[Date Prev][Date Next][Thread Prev][Thread Next][Date Index][Thread Index]

FWD: Re: PuTTY : Patch to shape arabic letters correctly]



Somehoe didn't make it through the queue..

----- Forwarded message from Simon Tatham <anakin (at) pobox dot com> -----

From: Simon Tatham <anakin (at) pobox dot com>
Reply-To: putty (at) projects.tartarus dot org
To: Mohammed Elzubeir <elzubeir (at) arabeyes dot org>
Cc: kamal_dalal (at) yahoo.com, developer (at) arabeyes dot org, 
    putty (at) projects.tartarus dot org
Subject: Re: [putty]Re: PuTTY : Patch to shape arabic letters correctly

> On Mon, Jun 03, 2002 at 11:17:01PM -0700, Kamal Dalal wrote:
>> I am looking into patching PuTTY, and make it shape arabic letters
>> correctly. From what I see (using a Win2k Pro), a simple command like "cat
>> <utf-8 file>" displays all disconnected arabic letters. I heard from
>> Mohammad Elzubair that he has seen PuTTY display correct shapes after the
>> window refreshes itself. I could not see that behaviour. Can anybody on
>> the list confirm or deny ?

I think I can explain this phenomenon.

PuTTY does not know anything about right-to-left scripts. So if you
send a sequence of characters ABCDE, it places them in its model of
the terminal screen in the order ABCDE. If you sent them one by one,
then its display code will be called in five separate calls to
output first an A, then a B, then a C, a D and an E. So you will see
the characters in that order on the screen as well.

However, if you subsequently hide the PuTTY window and then make it
visible all at once, the display code will be called with the whole
string in one go - `ABCDE' - and at that point Windows's own Unicode
handling will notice that those characters are in a right-to-left
script and it will helpfully reverse them for you - so you will see
EDCBA at this point. However, if you then move the PuTTY cursor over
those letters they will be redrawn one by one in the original order
again, since PuTTY still _thinks_ they're on the screen in the order
`ABCDE'.

Clearly PuTTY needs to do something about this.

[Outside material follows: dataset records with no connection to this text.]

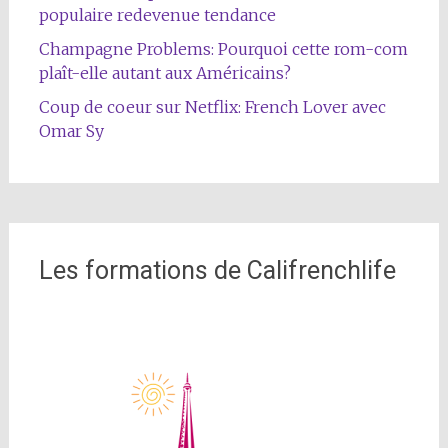
populaire redevenue tendance
Champagne Problems: Pourquoi cette rom-com
plaît-elle autant aux Américains?
Coup de coeur sur Netflix: French Lover avec
Omar Sy
Les formations de Califrenchlife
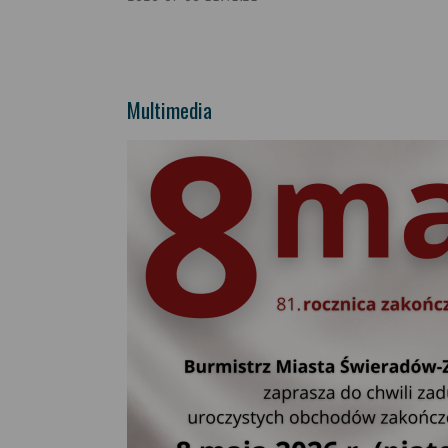
Multimedia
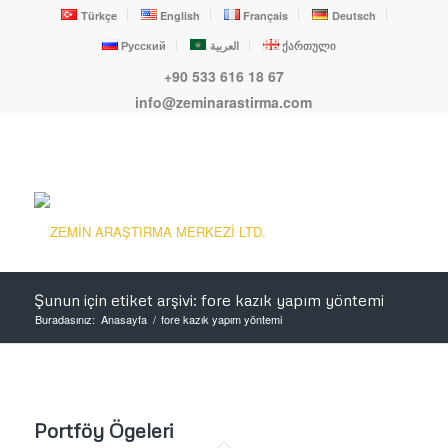
Türkçe
English
Français
Deutsch
Русский
العربية
ქართული
+90 533 616 18 67
info@zeminarastirma.com
Şunun için etiket arşivi: fore kazık yapım yöntemi
Buradasınız:
Anasayfa
/
fore kazık yapım yöntemi
Portföy Ögeleri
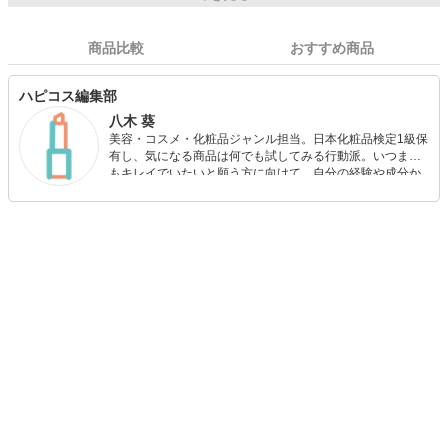
商品比較
おすすめ商品
ハピコス編集部
八木 葵
美容・コスメ・化粧品ジャンル担当。日本化粧品検定1級保
有し、気になる商品は何でも試してみる行動派。いつまで
もキレイでいたいと願う方に向けて、自分の経験や成分か
ら”本当におすすめできる”ものを紹介するがモットーです！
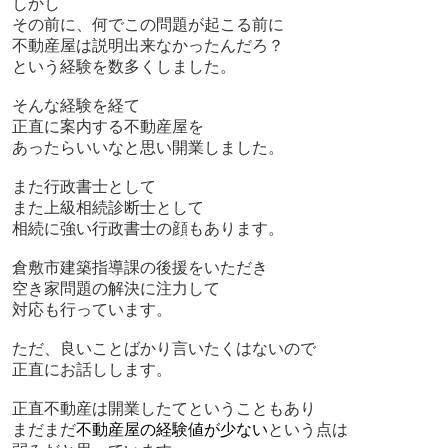
しかし
その前に、何でこの問題が起こる前に
不動産屋は説明出来なかったんだろ？
という経験を数多くしました。
そんな経験を経て
正直に案内する不動産屋を
あったらいいなと思い開業しました。
また行政書士として
また上級相続診断士として
相続に強い行政書士の顔もあります。
倉敷市建築指導課の後援をいただき
空き家問題の解決に注力して
対応も行っています。
ただ、良いことばかり言いたくはないので
正直にお話しします。
正直不動産は開業したてということもあり
まだまだ
不動産屋の経験値が少ない
という点は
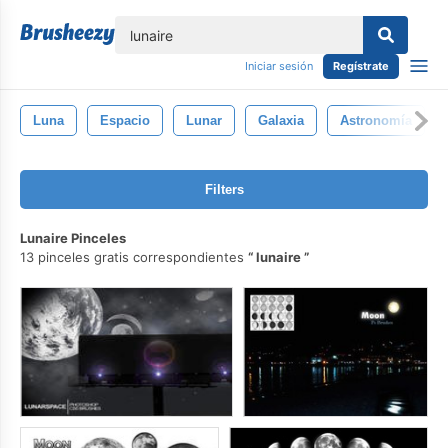
lose
Iniciar sesión
Regístrate
Luna
Espacio
Lunar
Galaxia
Astronomía
Filters
Lunaire Pinceles
13 pinceles gratis correspondientes
lunaire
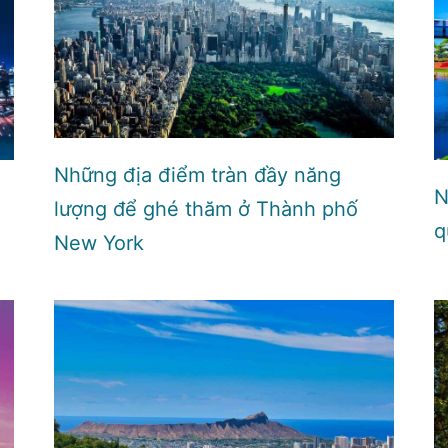
Những địa điểm tràn đầy năng
N
lượng để ghé thăm ở Thành phố
q
New York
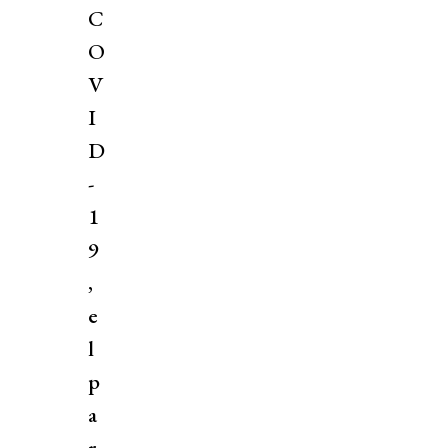
C
O
V
I
D
-
1
9
,
e
l
p
a
r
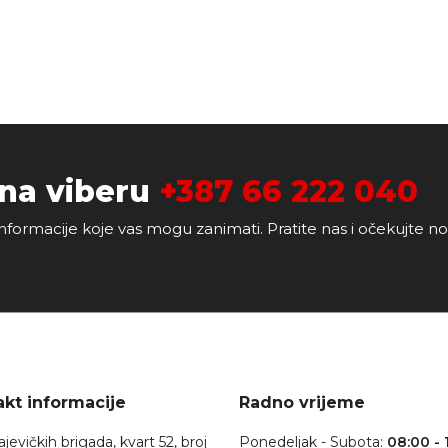
 na viberu
+387 66 222 040
nformacije koje vas mogu zanimati. Pratite nas i očekujte n
kt informacije
Radno vrijeme
jevičkih brigada, kvart 52, broj
Ponedeljak - Subota:
08:00 - 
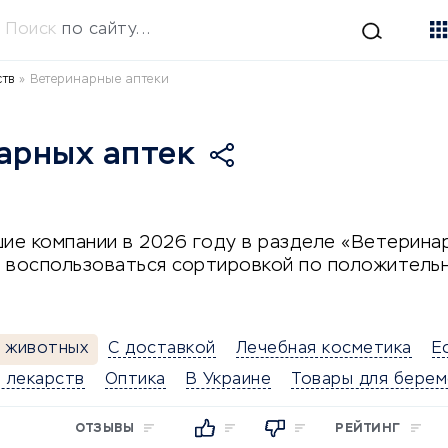
Поиск
по сайту...
ств
»
Ветеринарные аптеки
арных аптек
ие компании в 2026 году в разделе «Ветеринар
 воспользоваться сортировкой по положитель
я животных
С доставкой
Лечебная косметика
Е
 лекарств
Оптика
В Украине
Товары для берем
ОТЗЫВЫ
РЕЙТИНГ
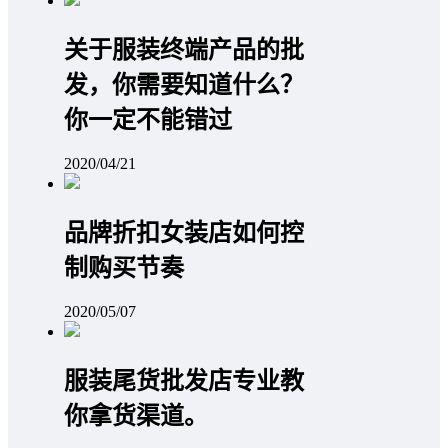
关于服装终端产品的批
发，你需要知道什么？
你一定不能错过
2020/04/21
品牌折扣女装店如何控
制购买节奏
2020/05/07
服装尾货批发店专业教
你拿货渠道。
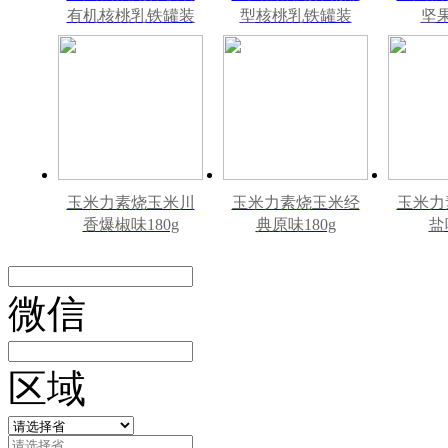
有机核桃乳铁罐装
型核桃乳铁罐装
坚
240ml*12罐礼盒
240ml*12罐
240m
玉米力素烧玉米川
玉米力素烧玉米经
玉米力
香爆椒味180g
典原味180g
盐
微信
区域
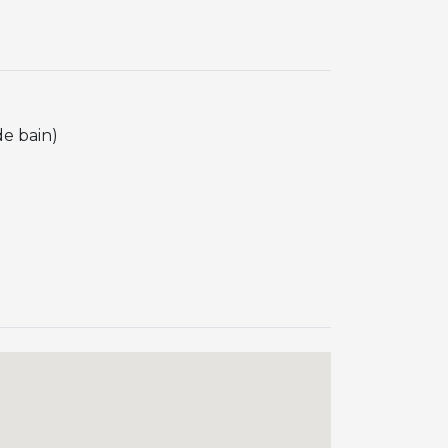
de bain)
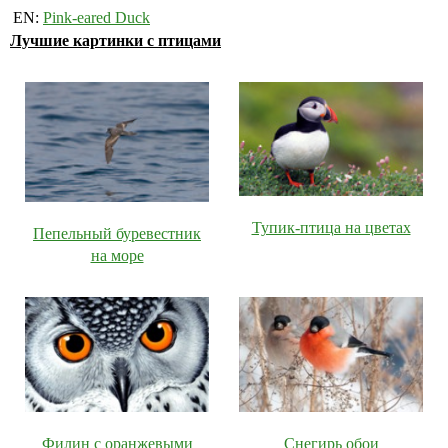
EN:
Pink-eared Duck
Лучшие картинки с птицами
Тупик-птица на цветах
Пепельный буревестник
на море
Филин с оранжевыми
Снегирь обои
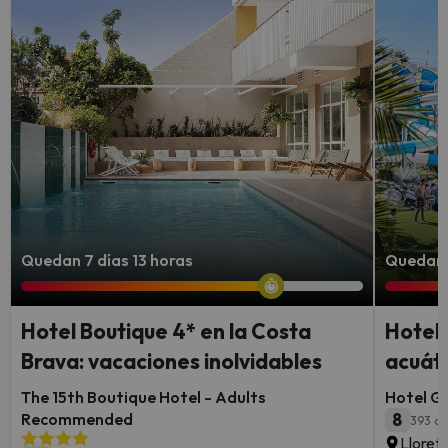
Quedan 7 días 13 horas
Quedan 
Hotel Boutique 4* en la Costa
Hotel 
Brava: vacaciones inolvidables
acuáti
The 15th Boutique Hotel - Adults
Hotel G
Recommended
8
393 op
Lloret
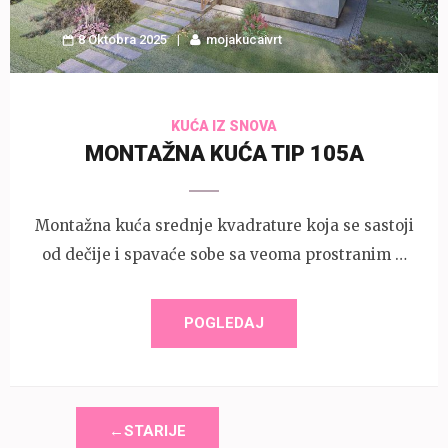
8 Oktobra 2025
mojakucaivrt
KUĆA IZ SNOVA
MONTAŽNA KUĆA TIP 105A
Montažna kuća srednje kvadrature koja se sastoji
od dečije i spavaće sobe sa veoma prostranim …
POGLEDAJ
←STARIJE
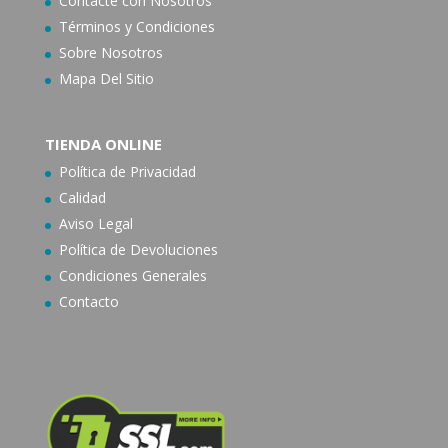
Contacte con N
osotros
Términos y Condiciones
Sobre Nosotros
Mapa Del Sitio
TIENDA ONLINE
Política de Privacidad
Calidad
Aviso Legal
Política de Devoluciones
Condiciones Generales
Contacto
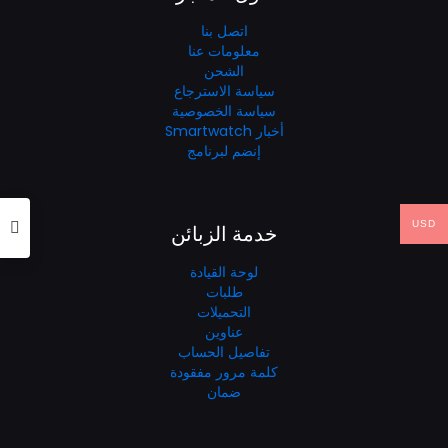
اتصل بنا
معلومات عنا
الشحن
سياسة الاسترجاع
سياسة الخصوصية
أخبار Smartwatch
إنضم لبرنامج
USD
خدمة الزبائن
لوحة القيادة
طلبات
التحميلات
عناوين
تفاصيل الحساب
كلمة مرور مفقودة
ضمان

At a minimum it must
become able to predict what the Windows text display call will do
with the characters it sends, and hence not have this discrepancy
between what it thinks it displayed and what it actually displayed.

Beyond that, the question of what to do about sending text in the
order ABCDE and having it entered into PuTTY's terminal handler in
the order EDCBA is a harder one to solve. There are of course
published algorithms and implementations of code which will take a
piece of mixed-language text and arrange it correctly, but I think
it will be somewhat harder to implement this in a terminal emulator
than in (say) a word processor, because it must be done _character
by character_. You don't just have to work out what happens if you
have English and Arabic text side by side on the same line of text;
you need to be able to _send_ that text to the terminal, one
character at a time, and know what happens to the screen as you send
each character - in a way that's implementable algorithmically and
simply, with a minimum of stored state.

I'm unaware of any existing specifications for how this should work.
As far as I know, the recent UTF-8 modifications to xterm don't even
attempt to solve this problem, but merely print characters left to
right in the order they're given - so that it's the job of `cat' or
an equivalent utility to do the bidi calculations and re-order the
characters before sending them to the terminal. It isn't clear to me
whether this is how things need to stay - some input from people who
actually use these characters would be welcome.

Cheers,
Simon
-- 
Simon Tatham         "A defensive weapon is one with my finger on the
<anakin (at) pobox dot com>    trigger. An offensive weapon is one with yours."